The answer should hold only the lines from the beginning of the listing below to the line containing "Intérieurs : la fonctionnalité avant", both included, with every picture left out.
※ ※ ※
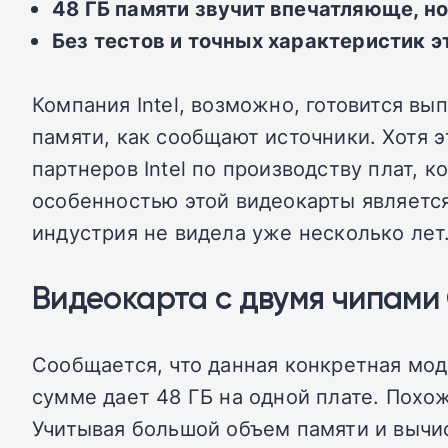
48 ГБ памяти звучит впечатляюще, н
Без тестов и точных характеристик э
Компания Intel, возможно, готовится в
памяти, как сообщают источники. Хотя э
партнеров Intel по производству плат,
особенностью этой видеокарты являетс
индустрия не видела уже несколько лет
Видеокарта с двумя чипами 
Сообщается, что данная конкретная мод
сумме дает 48 ГБ на одной плате. Похо
Учитывая большой объем памяти и вычи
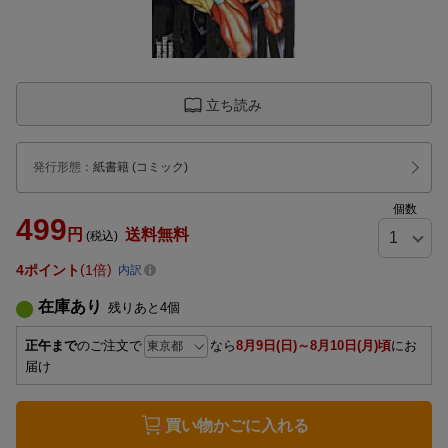
立ち読み
発行形態
：
紙書籍
(コミック)
個数
499
円
送料無料
(税込)
4
ポイント
1倍
内訳
在庫あり
残りあと
4
個
正午まで
のご注文で
なら
8月9日(日)～8月10日(月)頃
にお
届け
買い物かごに入れる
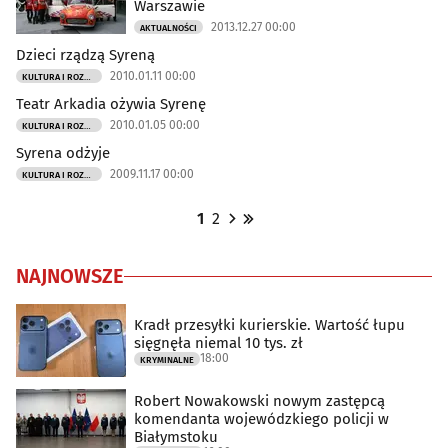
Warszawie
2013.12.27 00:00
AKTUALNOŚCI
Dzieci rządzą Syreną
2010.01.11 00:00
KULTURA I ROZRYWKA
Teatr Arkadia ożywia Syrenę
2010.01.05 00:00
KULTURA I ROZRYWKA
Syrena odżyje
2009.11.17 00:00
KULTURA I ROZRYWKA
1
2
NAJNOWSZE
Kradł przesyłki kurierskie. Wartość łupu
sięgnęła niemal 10 tys. zł
18:00
KRYMINALNE
Robert Nowakowski nowym zastępcą
komendanta wojewódzkiego policji w
Białymstoku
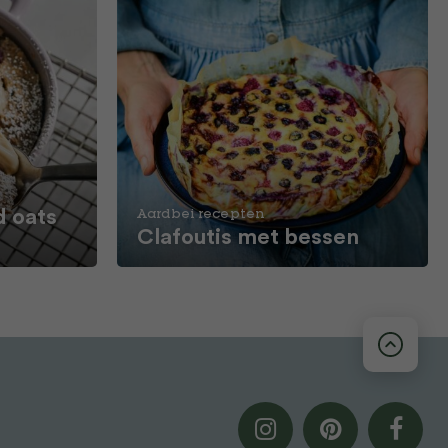
 oats
Aardbei recepten
Clafoutis met bessen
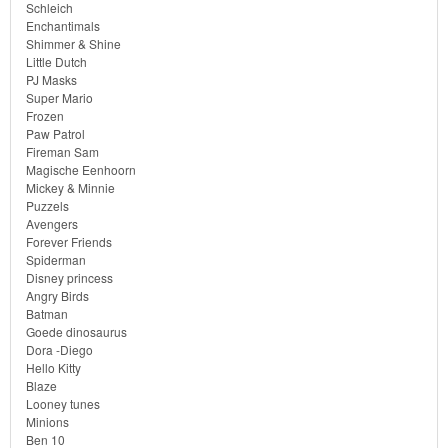
Schleich
Enchantimals
Shimmer & Shine
Little Dutch
PJ Masks
Super Mario
Frozen
Paw Patrol
Fireman Sam
Magische Eenhoorn
Mickey & Minnie
Puzzels
Avengers
Forever Friends
Spiderman
Disney princess
Angry Birds
Batman
Goede dinosaurus
Dora -Diego
Hello Kitty
Blaze
Looney tunes
Minions
Ben 10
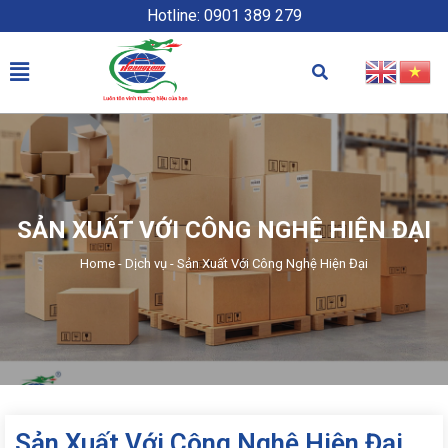
Hotline: 0901 389 279
SẢN XUẤT VỚI CÔNG NGHỆ HIỆN ĐẠI
Home
-
Dịch vụ
-
Sản Xuất Với Công Nghệ Hiện Đại
Sản Xuất Với Công Nghệ Hiện Đại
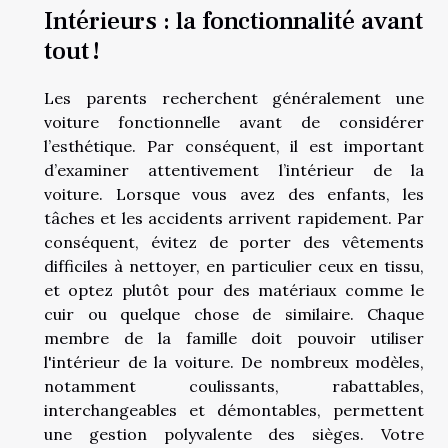
Intérieurs : la fonctionnalité avant
tout !
Les parents recherchent généralement une
voiture fonctionnelle avant de considérer
l’esthétique. Par conséquent, il est important
d’examiner attentivement l’intérieur de la
voiture. Lorsque vous avez des enfants, les
tâches et les accidents arrivent rapidement. Par
conséquent, évitez de porter des vêtements
difficiles à nettoyer, en particulier ceux en tissu,
et optez plutôt pour des matériaux comme le
cuir ou quelque chose de similaire. Chaque
membre de la famille doit pouvoir utiliser
l'intérieur de la voiture. De nombreux modèles,
notamment coulissants, rabattables,
interchangeables et démontables, permettent
une gestion polyvalente des sièges. Votre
※ ※ ※
#### [Response to this task]
48 ГБ памяти звучит впечатляюще, н
Без тестов и точных характеристик э
Компания Intel, возможно, готовится в
памяти, как сообщают источники. Хотя э
партнеров Intel по производству плат,
особенностью этой видеокарты являетс
индустрия не видела уже несколько лет
Видеокарта с двумя чипами 
Сообщается, что данная конкретная мод
сумме дает 48 ГБ на одной плате. Похо
Учитывая большой объем памяти и вычи
立ち読み
発行形態
：
紙書籍
(コミック)
個数
499
円
送料無料
(税込)
4
ポイント
1倍
内訳
在庫あり
残りあと
4
個
正午まで
のご注文で
なら
8月9日(日)～8月10日(月)頃
にお
届け
買い物かごに入れる
Warszawie
2013.12.27 00:00
AKTUALNOŚCI
Dzieci rządzą Syreną
2010.01.11 00:00
KULTURA I ROZRYWKA
Teatr Arkadia ożywia Syrenę
2010.01.05 00:00
KULTURA I ROZRYWKA
Syrena odżyje
2009.11.17 00:00
KULTURA I ROZRYWKA
1
2
NAJNOWSZE
Kradł przesyłki kurierskie. Wartość łupu
sięgnęła niemal 10 tys. zł
18:00
KRYMINALNE
Robert Nowakowski nowym zastępcą
komendanta wojewódzkiego policji w
Białymstoku
 oats
Aardbei recepten
Clafoutis met bessen
Schleich
Enchantimals
Shimmer & Shine
Little Dutch
PJ Masks
Super Mario
Frozen
Paw Patrol
Fireman Sam
Magische Eenhoorn
Mickey & Minnie
Puzzels
Avengers
Forever Friends
Spiderman
Disney princess
Angry Birds
Batman
Goede dinosaurus
Dora -Diego
Hello Kitty
Blaze
Looney tunes
Minions
Ben 10
Hotline: 0901 389 279
SẢN XUẤT VỚI CÔNG NGHỆ HIỆN ĐẠI
Home
-
Dịch vụ
-
Sản Xuất Với Công Nghệ Hiện Đại
Sản Xuất Với Công Nghệ Hiện Đại
Intérieurs : la fonctionnalité avant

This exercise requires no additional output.